Ruth Guimarães - Água Funda

O engenho é do tempo da escravatura. Seu Pedro Gomes, o morador mais antigo do lugar, ainda se lembra quando o paiol, perto da casa grande, era senzala. Antes disso, era só um rancho de tropa, na baixada, e mato virgem subindo morro. A casa grande pode-se dizer que é de ontem. Tem pouco mais de cem anos e ainda dura outros cem. (Capítulo 1)

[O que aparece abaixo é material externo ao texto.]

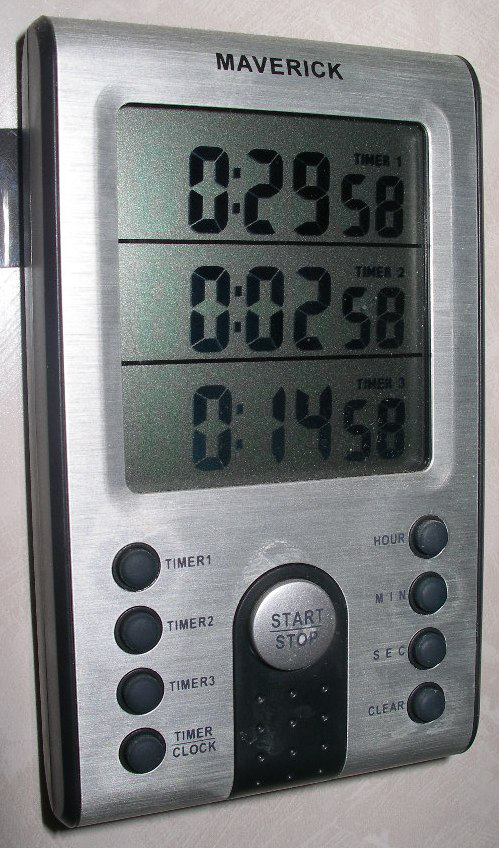 You are a GUI agent. You are given a task and a screenshot of the screen. Output one action in this format:
    pyautogui.click(x=<x>, y=<y>)
    Task: Click on the wall
    Image resolution: width=499 pixels, height=848 pixels.
    Given the screenshot: What is the action you would take?
    pyautogui.click(x=389, y=23) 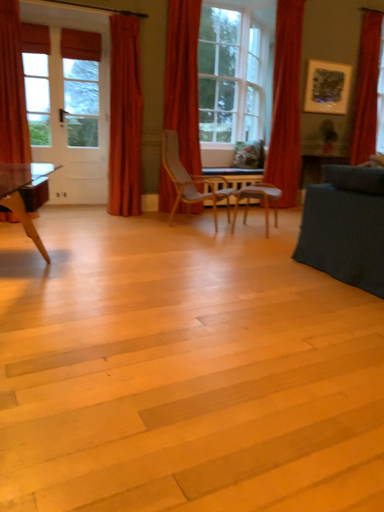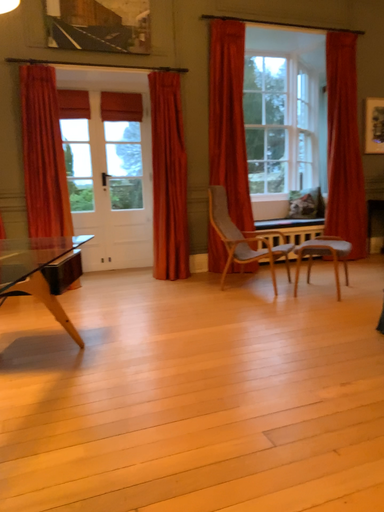 Question: How did the camera likely rotate when shooting the video?

Choices:
 (A) rotated left
 (B) rotated right

Answer: (A)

Já viu como lagarta vira borboleta? Elas são a mesma coisa, e ao mesmo tempo não são. Cada uma é uma. Sinhá andou o caminho de diante para trás. Foi a borboleta que virou lagarta. É por isso que eu digo: ela não veio mais a Olhos D'Água, nem em corpo, nem em espírito, nem em pensamento. O corpo não é o dela. É duma pobre velha pedideira de esmola. Ela era bonitona, inteligente, orgulhosa. Quebrava, mas não vergava. A Choca já é vergada e não endireita mais. (Capítulo 13)

Ruth Guimarães. Água funda.

a) No romance Água funda, a transformação do engenho em usina indica uma passagem de tempo. Explique, a partir dos excertos, como essa transformação interfere na vida dos trabalhadores da propriedade.

b) Há, no romance, um paralelismo entre a conversão do engenho em usina e a transformação de Sinhá em Choquinha. Justifique essa afirmação.



Resolução

a) No romance “Água Funda”, a narradora informa que “o engenho é do tempo da escravatura”, evidenciando que essa estrutura produtiva está associada ao latifúndio monocultor escravista, organizado em torno do núcleo familiar que ocupava a Casa Grande e da mão de obra escravizada que ocupava a senzala. Nesse sentido, essa estrutura representa a formação colonial brasileira que perdurou por séculos e que teve especial relevância no contexto retratado na obra: o interior paulista, mais especificamente, o Vale do Paraíba.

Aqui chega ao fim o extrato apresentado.